>>4
I get much more amusement from identities involving Jacobian elliptic functions like:
sn(x,k)^2+cn(x,k)^2=1
k^2*sn(x,k)^2+dn(x,k)^2=1
and
sn(x+y,k)=(sn(x,k)*cn(y,k)*dn(y,k)+sn(y,k)*cn(x,k)*dn(x,k))/(1-k^2*sn(x,k)^2*sn(y,k)^2)
cn(x+y,k)=(cn(x,k)*sn(y,k)-sn(x,k)*dn(x,k)*sn(y,k)*dn(y,k))/(1-k^2*sn(x,k)^2*sn(y,k)^2)
dn(x+y,k)=(dn(x,k)*dn(y,k)-k^2*sn(x,k)*cn(x,k)*sn(y,k)*cn(y,k))/(1-k^2*sn(x,k)^2*sn(y,k)^2)

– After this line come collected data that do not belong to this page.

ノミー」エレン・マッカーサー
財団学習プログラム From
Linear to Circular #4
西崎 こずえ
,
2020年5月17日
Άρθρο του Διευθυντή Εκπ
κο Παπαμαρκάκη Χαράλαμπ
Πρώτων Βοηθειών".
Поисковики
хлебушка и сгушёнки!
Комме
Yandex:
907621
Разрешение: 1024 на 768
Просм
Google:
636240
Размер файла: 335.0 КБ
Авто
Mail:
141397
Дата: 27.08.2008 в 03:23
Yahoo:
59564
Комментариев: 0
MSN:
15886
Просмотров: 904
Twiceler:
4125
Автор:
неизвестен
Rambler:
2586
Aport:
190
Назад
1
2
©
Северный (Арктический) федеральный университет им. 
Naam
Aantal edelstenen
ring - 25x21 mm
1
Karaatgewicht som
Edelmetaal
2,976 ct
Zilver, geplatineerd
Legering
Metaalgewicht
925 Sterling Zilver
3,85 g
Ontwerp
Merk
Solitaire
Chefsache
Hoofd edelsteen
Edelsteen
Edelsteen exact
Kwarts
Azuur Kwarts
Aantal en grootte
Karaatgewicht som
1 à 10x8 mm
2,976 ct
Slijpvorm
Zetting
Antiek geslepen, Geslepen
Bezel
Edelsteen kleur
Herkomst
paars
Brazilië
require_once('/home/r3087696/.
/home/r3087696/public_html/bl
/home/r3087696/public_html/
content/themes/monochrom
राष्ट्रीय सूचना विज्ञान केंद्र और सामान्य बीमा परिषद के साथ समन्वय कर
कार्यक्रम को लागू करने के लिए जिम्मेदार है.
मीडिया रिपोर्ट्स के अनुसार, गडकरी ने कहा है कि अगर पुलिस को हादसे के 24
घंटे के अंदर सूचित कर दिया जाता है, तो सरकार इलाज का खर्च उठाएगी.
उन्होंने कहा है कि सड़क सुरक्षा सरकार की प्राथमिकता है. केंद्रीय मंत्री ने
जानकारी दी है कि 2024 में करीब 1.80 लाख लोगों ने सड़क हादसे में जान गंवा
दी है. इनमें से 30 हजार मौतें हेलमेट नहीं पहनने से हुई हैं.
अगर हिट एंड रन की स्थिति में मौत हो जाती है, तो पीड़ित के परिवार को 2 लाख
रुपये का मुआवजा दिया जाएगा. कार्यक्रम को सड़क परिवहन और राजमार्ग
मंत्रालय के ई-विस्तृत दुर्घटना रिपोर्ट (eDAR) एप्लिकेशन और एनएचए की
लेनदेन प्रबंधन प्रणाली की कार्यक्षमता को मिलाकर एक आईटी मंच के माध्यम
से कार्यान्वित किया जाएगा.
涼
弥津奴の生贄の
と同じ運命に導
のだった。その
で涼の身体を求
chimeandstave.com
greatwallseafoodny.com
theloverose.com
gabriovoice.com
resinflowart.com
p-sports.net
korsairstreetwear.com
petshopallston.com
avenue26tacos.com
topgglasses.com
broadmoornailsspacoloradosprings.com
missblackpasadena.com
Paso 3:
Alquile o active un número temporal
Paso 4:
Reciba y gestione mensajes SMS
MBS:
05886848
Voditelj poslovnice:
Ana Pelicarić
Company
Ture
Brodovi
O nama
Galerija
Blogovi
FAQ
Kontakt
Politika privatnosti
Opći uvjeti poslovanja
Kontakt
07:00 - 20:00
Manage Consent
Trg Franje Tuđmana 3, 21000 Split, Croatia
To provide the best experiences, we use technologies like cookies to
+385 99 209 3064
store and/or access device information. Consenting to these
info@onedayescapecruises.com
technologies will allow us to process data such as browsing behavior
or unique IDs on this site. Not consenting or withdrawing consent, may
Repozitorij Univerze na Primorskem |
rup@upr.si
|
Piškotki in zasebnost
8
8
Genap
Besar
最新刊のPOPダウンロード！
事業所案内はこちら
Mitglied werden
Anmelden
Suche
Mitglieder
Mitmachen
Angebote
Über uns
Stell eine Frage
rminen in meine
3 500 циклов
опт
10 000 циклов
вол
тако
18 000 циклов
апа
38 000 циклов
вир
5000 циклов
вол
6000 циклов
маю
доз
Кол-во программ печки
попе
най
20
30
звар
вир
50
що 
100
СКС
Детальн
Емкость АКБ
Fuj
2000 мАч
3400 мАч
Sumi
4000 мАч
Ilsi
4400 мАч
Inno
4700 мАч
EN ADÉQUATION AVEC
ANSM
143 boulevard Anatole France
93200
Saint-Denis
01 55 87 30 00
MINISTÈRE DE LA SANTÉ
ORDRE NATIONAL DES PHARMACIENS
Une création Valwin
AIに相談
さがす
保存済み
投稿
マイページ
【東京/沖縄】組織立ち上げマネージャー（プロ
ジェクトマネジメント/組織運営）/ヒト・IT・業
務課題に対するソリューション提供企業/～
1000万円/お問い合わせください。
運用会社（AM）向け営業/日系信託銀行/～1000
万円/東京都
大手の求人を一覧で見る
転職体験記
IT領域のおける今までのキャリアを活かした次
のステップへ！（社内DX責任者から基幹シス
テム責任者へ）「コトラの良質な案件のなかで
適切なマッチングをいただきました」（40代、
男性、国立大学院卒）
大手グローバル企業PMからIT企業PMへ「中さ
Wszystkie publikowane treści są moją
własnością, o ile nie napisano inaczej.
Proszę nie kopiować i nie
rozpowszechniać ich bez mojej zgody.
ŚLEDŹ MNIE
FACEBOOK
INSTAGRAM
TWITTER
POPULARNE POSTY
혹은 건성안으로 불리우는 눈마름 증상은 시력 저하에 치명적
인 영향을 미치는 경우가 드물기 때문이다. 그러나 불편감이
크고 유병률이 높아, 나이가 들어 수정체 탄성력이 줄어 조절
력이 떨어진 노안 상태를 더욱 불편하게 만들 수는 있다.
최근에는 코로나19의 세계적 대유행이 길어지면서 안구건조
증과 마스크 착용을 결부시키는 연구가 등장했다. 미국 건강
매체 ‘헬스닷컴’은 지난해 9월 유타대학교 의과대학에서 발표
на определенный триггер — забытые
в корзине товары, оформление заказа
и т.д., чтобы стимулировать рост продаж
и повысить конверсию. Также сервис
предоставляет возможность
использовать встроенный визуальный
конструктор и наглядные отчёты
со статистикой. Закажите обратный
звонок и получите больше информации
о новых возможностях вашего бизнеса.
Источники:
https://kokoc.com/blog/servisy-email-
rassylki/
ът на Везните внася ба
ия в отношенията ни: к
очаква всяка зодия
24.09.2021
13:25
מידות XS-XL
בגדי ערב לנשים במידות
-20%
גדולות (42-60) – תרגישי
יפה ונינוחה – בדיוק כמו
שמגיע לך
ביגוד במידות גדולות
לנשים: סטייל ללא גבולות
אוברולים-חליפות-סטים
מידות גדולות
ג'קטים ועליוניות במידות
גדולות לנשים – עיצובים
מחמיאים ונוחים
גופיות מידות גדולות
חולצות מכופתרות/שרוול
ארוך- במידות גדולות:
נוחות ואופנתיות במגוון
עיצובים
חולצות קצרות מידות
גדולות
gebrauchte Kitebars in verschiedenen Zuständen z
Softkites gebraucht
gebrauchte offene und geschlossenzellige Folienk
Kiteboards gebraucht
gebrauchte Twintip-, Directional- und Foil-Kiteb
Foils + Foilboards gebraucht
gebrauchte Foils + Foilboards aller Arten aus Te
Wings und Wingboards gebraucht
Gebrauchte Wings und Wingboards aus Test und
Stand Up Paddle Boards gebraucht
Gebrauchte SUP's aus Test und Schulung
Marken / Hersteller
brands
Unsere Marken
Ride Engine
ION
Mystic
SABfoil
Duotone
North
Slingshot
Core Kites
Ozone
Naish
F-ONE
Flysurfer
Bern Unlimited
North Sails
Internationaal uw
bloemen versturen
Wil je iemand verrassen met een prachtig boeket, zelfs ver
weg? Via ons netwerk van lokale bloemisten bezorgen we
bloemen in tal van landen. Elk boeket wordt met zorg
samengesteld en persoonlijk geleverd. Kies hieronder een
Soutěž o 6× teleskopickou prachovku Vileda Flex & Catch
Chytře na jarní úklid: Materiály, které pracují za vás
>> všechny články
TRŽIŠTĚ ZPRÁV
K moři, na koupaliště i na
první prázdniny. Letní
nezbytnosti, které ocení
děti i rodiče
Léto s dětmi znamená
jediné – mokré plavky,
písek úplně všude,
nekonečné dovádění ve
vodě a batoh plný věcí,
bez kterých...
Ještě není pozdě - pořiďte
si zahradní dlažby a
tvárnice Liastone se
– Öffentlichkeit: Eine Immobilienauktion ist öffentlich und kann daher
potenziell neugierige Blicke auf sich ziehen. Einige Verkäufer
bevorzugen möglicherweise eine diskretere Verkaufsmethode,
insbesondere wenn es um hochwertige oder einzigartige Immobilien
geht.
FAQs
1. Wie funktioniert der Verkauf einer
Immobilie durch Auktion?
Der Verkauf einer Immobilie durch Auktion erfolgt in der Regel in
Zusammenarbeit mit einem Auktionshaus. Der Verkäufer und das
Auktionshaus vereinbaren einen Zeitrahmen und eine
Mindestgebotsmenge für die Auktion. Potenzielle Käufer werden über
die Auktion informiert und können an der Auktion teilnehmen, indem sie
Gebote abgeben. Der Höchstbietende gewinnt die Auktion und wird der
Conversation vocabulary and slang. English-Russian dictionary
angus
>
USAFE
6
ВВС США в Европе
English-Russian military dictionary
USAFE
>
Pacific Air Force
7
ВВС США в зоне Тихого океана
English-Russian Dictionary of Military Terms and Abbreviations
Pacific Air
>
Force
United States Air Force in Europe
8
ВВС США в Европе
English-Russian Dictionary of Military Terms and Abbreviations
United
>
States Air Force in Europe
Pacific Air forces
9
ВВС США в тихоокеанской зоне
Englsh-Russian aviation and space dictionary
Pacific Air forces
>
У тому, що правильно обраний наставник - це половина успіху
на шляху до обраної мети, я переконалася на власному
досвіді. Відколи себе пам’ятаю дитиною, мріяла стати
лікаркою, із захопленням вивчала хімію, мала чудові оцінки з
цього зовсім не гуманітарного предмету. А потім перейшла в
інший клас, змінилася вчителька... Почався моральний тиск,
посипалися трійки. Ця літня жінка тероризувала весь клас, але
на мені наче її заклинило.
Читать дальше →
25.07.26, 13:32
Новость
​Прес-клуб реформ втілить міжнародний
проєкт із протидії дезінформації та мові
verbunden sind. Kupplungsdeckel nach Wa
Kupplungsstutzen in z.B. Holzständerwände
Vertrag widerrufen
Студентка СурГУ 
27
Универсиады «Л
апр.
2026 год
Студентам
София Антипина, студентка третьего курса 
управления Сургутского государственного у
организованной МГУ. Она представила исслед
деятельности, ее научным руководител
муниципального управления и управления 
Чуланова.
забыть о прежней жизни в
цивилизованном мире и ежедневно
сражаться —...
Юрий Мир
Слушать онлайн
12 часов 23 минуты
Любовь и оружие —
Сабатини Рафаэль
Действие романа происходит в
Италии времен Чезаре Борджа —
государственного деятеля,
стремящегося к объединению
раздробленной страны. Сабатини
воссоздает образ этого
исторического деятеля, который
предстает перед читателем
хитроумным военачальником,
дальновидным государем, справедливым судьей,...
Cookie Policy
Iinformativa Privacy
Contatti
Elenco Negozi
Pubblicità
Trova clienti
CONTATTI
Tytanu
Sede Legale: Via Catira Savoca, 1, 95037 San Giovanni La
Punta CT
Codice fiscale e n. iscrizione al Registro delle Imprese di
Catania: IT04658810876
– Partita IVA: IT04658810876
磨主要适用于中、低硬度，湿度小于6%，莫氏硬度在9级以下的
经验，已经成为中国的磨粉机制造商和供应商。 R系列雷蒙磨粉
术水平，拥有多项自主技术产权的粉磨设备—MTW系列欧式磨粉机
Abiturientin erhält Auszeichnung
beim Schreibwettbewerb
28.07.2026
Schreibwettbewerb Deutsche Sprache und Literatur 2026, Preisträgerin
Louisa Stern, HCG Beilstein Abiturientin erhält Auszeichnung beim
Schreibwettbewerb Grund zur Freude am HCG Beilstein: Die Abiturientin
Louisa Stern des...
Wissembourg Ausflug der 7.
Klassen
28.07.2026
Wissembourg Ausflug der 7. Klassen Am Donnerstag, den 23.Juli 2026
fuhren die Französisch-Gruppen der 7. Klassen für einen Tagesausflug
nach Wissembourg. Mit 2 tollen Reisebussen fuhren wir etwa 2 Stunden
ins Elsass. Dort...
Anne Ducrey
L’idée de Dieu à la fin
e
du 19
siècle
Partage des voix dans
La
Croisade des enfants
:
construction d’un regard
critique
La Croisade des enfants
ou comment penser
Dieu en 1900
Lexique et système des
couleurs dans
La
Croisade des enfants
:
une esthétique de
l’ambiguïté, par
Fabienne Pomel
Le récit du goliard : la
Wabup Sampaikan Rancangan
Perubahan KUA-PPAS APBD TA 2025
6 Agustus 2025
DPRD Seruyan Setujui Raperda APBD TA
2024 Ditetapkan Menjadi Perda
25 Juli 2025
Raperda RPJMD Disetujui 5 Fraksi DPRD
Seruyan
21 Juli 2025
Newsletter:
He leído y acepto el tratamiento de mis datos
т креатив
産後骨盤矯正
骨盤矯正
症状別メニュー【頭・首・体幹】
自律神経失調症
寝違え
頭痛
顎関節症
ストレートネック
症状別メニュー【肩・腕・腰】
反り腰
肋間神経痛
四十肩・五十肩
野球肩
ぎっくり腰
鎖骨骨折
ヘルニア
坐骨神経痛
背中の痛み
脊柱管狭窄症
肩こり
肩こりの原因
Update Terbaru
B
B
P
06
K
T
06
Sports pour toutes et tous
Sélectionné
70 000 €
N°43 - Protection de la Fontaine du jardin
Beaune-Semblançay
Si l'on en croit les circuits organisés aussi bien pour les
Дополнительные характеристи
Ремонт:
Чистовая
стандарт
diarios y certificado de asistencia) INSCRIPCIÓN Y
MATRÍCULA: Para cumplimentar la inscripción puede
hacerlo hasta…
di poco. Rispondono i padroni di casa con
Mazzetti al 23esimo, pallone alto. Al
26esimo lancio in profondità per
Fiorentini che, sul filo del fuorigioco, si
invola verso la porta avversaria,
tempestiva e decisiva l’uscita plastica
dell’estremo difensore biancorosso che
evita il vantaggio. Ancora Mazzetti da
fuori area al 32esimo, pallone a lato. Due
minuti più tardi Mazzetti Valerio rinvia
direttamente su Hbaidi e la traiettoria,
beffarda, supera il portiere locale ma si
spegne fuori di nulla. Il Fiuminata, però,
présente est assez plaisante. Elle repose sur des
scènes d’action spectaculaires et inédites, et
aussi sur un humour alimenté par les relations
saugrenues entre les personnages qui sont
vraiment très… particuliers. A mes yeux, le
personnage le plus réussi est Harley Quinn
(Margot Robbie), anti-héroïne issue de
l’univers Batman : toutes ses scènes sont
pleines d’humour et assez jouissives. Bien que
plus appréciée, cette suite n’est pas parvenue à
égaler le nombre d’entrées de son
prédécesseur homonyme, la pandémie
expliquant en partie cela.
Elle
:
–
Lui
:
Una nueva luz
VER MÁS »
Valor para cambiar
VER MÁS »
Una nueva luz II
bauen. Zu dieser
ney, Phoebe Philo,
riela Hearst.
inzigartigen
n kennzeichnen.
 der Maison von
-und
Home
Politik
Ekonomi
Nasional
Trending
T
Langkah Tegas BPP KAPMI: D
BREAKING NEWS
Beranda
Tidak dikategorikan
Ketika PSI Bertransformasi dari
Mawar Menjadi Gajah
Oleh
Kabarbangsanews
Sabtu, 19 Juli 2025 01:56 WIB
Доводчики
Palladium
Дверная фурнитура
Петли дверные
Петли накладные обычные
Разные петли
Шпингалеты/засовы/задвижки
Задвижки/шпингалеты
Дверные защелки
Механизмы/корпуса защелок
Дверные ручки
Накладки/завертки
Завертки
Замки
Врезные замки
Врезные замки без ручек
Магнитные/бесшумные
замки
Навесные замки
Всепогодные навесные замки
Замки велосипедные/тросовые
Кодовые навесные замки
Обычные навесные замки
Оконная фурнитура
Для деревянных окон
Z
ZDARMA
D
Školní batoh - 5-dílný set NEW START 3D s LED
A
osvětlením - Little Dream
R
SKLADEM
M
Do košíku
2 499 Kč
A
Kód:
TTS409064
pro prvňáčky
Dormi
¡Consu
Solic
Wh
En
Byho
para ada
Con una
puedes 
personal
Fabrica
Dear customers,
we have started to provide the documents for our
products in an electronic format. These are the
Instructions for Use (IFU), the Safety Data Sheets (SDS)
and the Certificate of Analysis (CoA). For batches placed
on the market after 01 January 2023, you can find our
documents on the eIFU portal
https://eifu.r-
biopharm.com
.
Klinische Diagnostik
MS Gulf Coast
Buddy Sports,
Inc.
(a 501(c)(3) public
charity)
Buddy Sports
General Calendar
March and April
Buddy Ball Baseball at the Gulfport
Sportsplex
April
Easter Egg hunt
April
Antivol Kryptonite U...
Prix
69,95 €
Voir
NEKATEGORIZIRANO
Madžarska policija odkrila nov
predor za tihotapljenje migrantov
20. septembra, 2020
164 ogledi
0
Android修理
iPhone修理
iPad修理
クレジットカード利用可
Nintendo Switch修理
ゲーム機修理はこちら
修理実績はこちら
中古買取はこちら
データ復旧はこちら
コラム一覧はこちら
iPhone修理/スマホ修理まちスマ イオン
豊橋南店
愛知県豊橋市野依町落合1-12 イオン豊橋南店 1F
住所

These functions are rather useful and have direct applications in models of phenomena such as rocket motion, pendulum motion, and motion on spheres (Seiffert's spiral).
For instance, motion on the unit sphere in cylindrical coordinates (r, t, z) where the arc length of the path, s, has t=k*s with 0 < k < 1 has a trajectory of
(r, t, z) = (sn(s, k), k*s, cn(s, k)).
These functions are also extremely efficiently calculable via arithmetic-geometric mean (AGM) methods.